The name of the game — and it is a game — is dynamic, and Iguana have developed it in earnest over a history that goes back at least a decade before they actually released their first album. Comprised now as they have been at least since 2012 of guitarist/vocalist/synthesist Alexander Lörinczy, guitarist/synthesist Thomas May, bassist Alexander May and drummer Robert Meier, they’ve developed a chemistry that allows them to reach further than they ever have, and though each of their long-players to this point in their tenure has offered something different, whether it was the pure desert worship of the first or the farther-afield, jammy heavy psych warmth of the second, and Translational Symmetry would seem to extend this ethic to the songs themselves.

Tracks are united through a general progressive mindset, and Lörinczy‘s layered vocals play a crucial role in uniting the material while also feeding the various atmospheres the band is working within, but the album shifts in mood and vibe on a nearly per-song basis, hitting on a central riff in “Leaving Crete” that feels like a gift given to the band by Spirit Caravan while using it to their own, broad purposes. This speaks to perhaps the greatest asset of the band’s songwriting at this stage: even when one might recognize an element or an influence in their work, Iguana take it and reshape it to suit the needs of their own work.

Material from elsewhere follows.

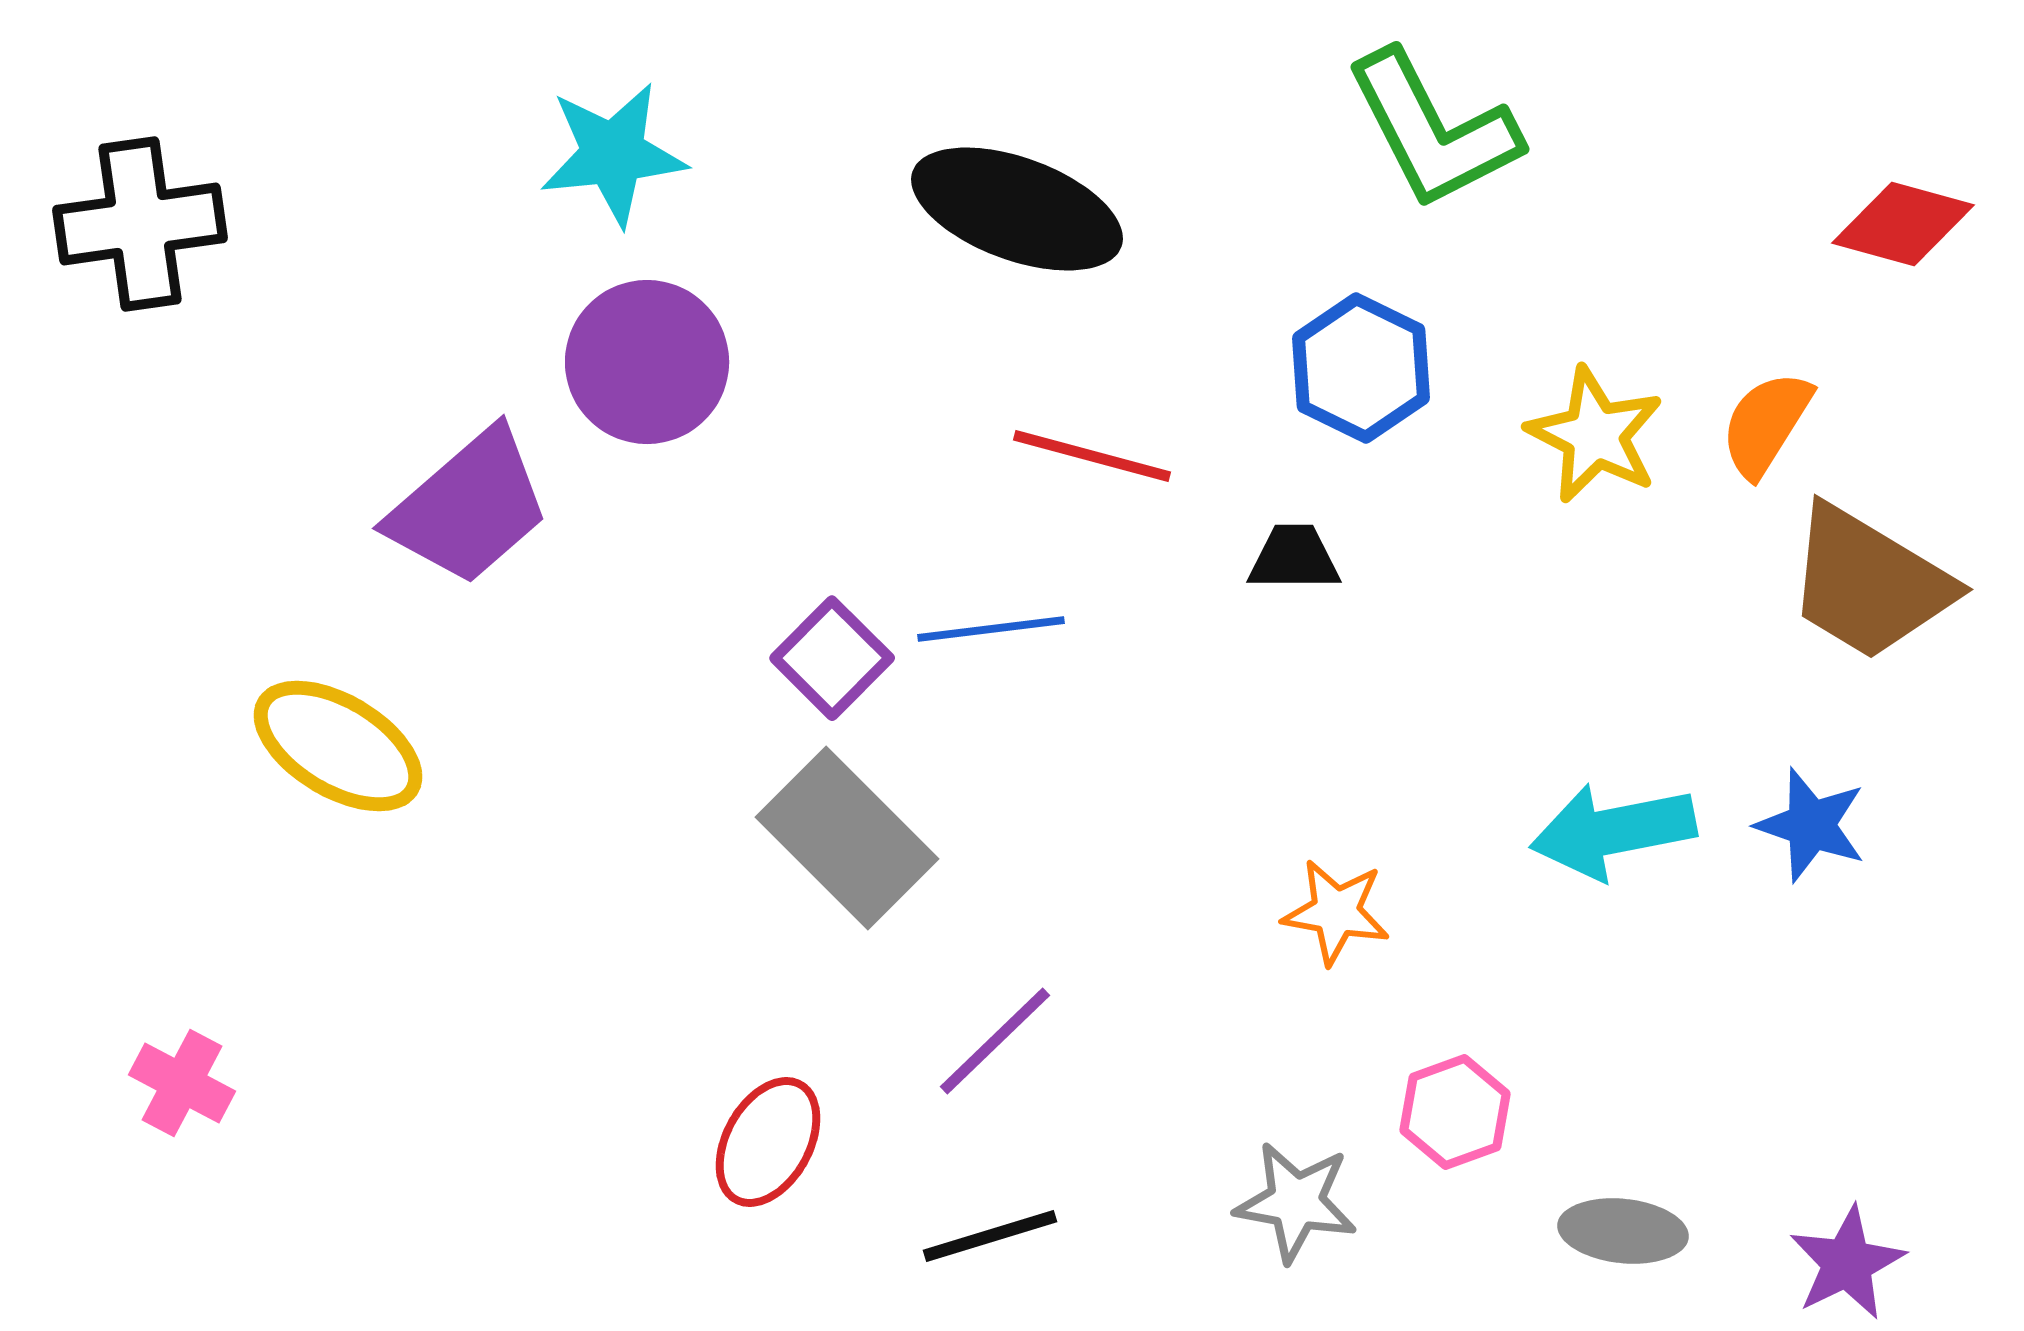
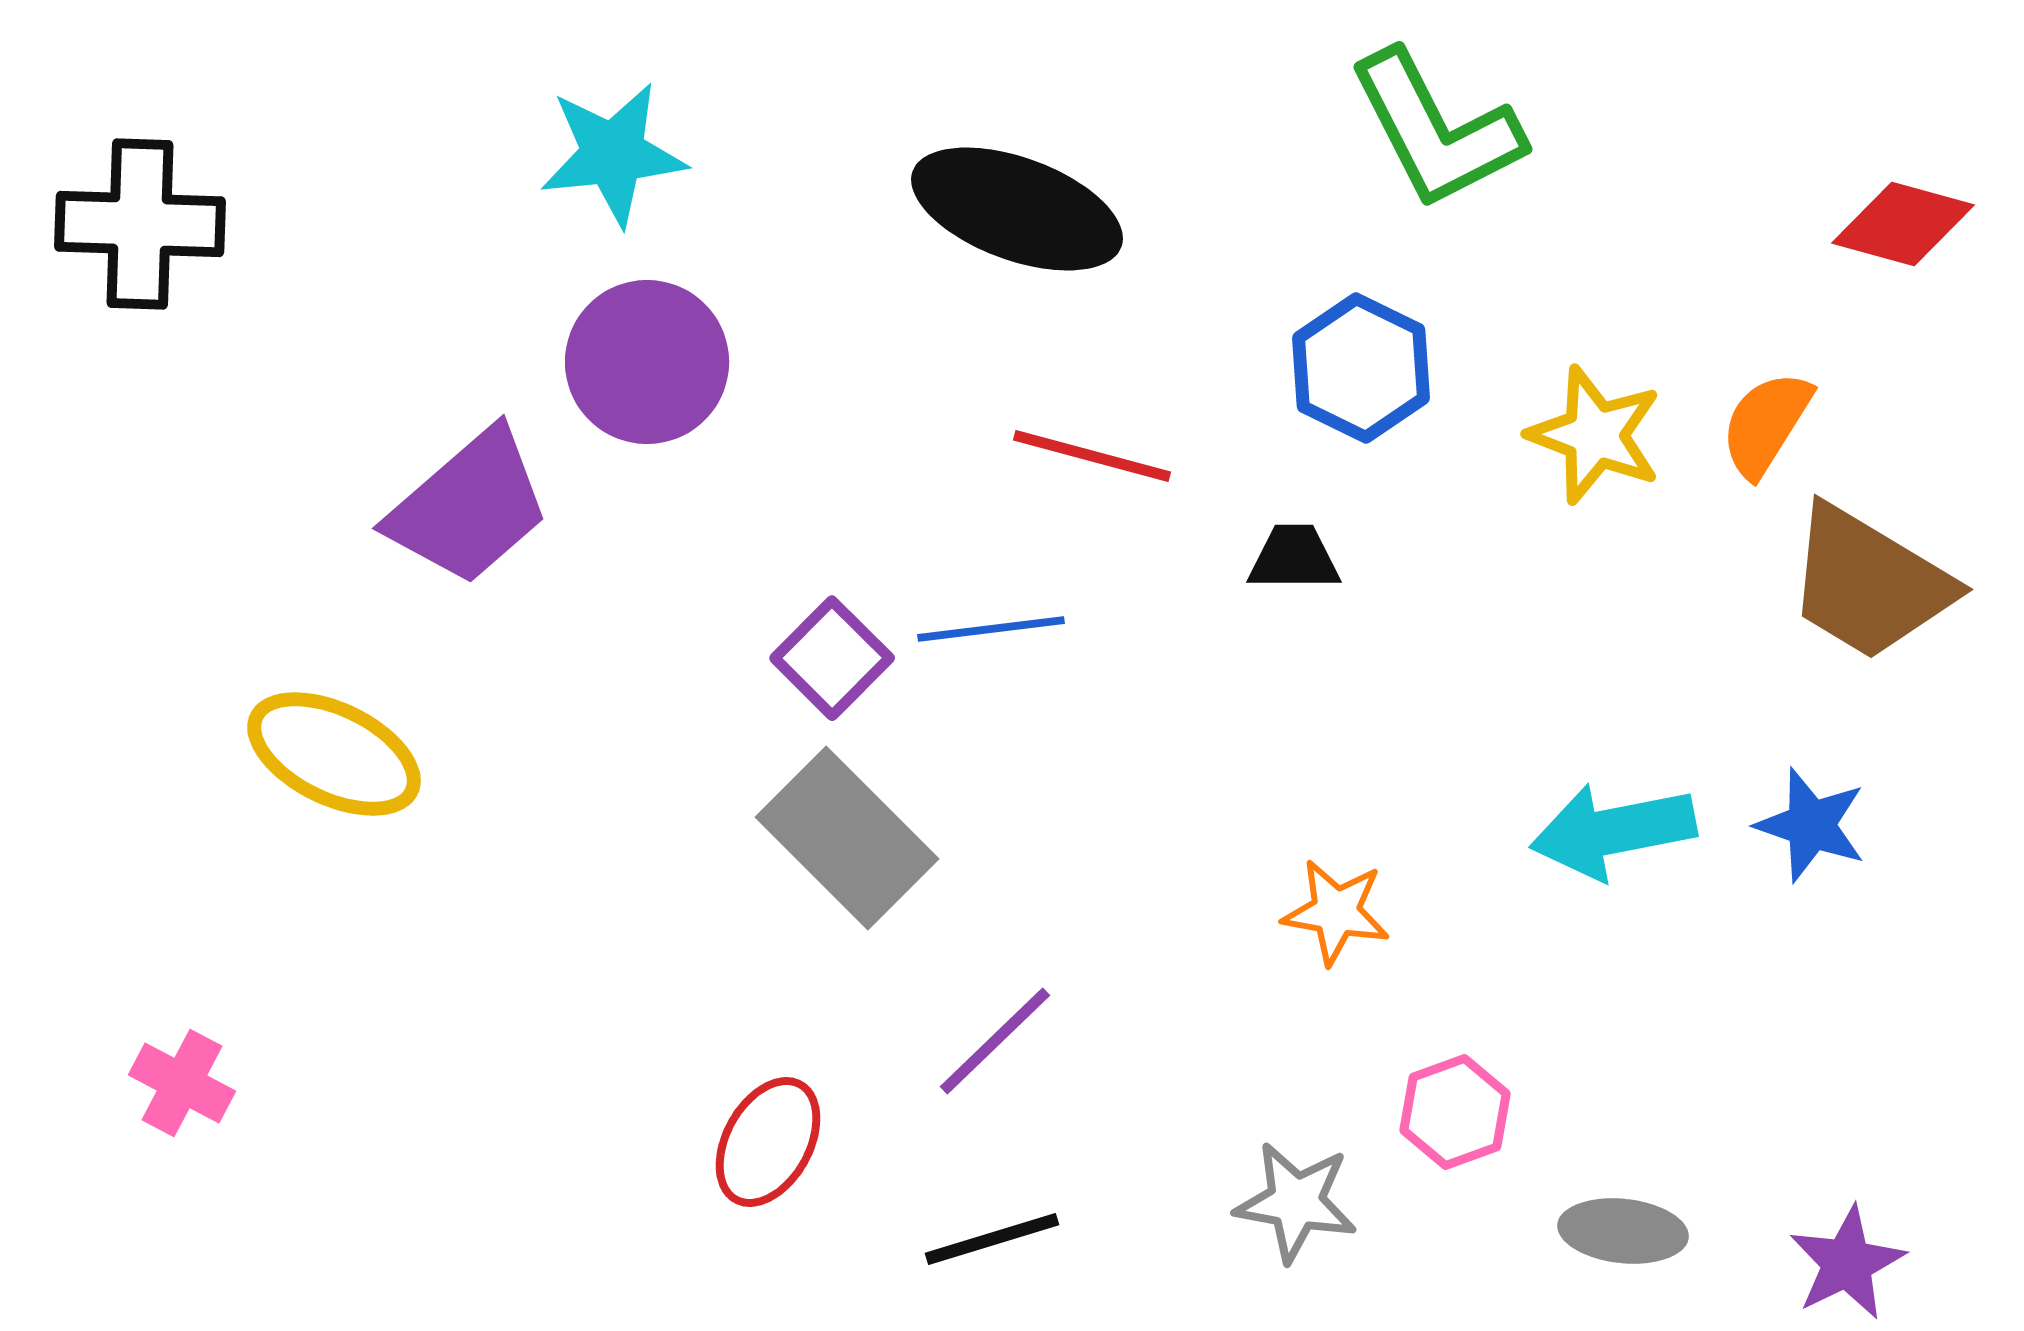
green L-shape: moved 3 px right
black cross: rotated 10 degrees clockwise
yellow star: rotated 6 degrees counterclockwise
yellow ellipse: moved 4 px left, 8 px down; rotated 5 degrees counterclockwise
black line: moved 2 px right, 3 px down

The difference is that between playing to style and playing with it, and Iguana are definitely doing the latter on Translational Symmetry. “Leaving Crete” resolves itself in a final hook and fare-thee-well bit of wah before “The Fish Code” takes hold with a jabbier, winding rhythm gracefully executed by the drums and bass with the guitars floating over and the synth seeming to be the current running beneath to hold it all together. Atmosphere is important to the proceedings, but not necessarily central, since the bulk of the material still has a structure underlying; even the eight-plus-minute “Rites of Passages” that opens side B in instrumentalist fashion seems to have an underlying plot, shifting between an initial thrust to dreamier Floydism in a mellower midsection before the energy level creeps back up amid a sleek groove and crash-cymbal wash, ultimately returning to the galloping motion that started off and building on it for a rousing lead that makes a fitting transition into “Hear the Kid Out,” which immediately follows.

iguana

Whether fast or slow, active or dreamy, loud or quiet, Iguana maintain both atmosphere and structure in a balance that’s fluid enough to allow them to enact some sense of a second-half-of-record branch-out, while still having already “branched” in that sense pretty far on the first half of the album. To say their sound has never been so malleable is kind of underselling it, but that’s true just the same. The truth is that Translational Symmetry is a more ambitious work than they’ve issued to-date, and it does not set a goal for itself that it leaves unmet. Those goals are an accomplishment unto itself, but essentially this is the sound of Iguana finding their identity through overcoming their influences and establishing themselves as themselves — their style as their own, to do with as they will. Plus songwriting. So yes, mark it a win.

If one looks at side A as a collection of shorter pieces, still with plenty of sonic diversity between them, from “Time Translation Symmetry” and “Below the Hinterlands” to “Vessel Meerkatze” and side B as made up of “Rites of Passages,” “Hear the Kid Out” and the closing duo of “Repeating Odd Dream” and “Spinning Top” — fascinating that the record would close with two tracks the titles of which both start with gerunds; “Leaving Crete,” earlier, is the only other — then with “Hear the Kid Out” as a relative-back-to-ground moment after “Rites of Passages,” or at least back-to-verses-and-choruses, then the album’s final movement seems to be all the more a cohesive and purposeful delve.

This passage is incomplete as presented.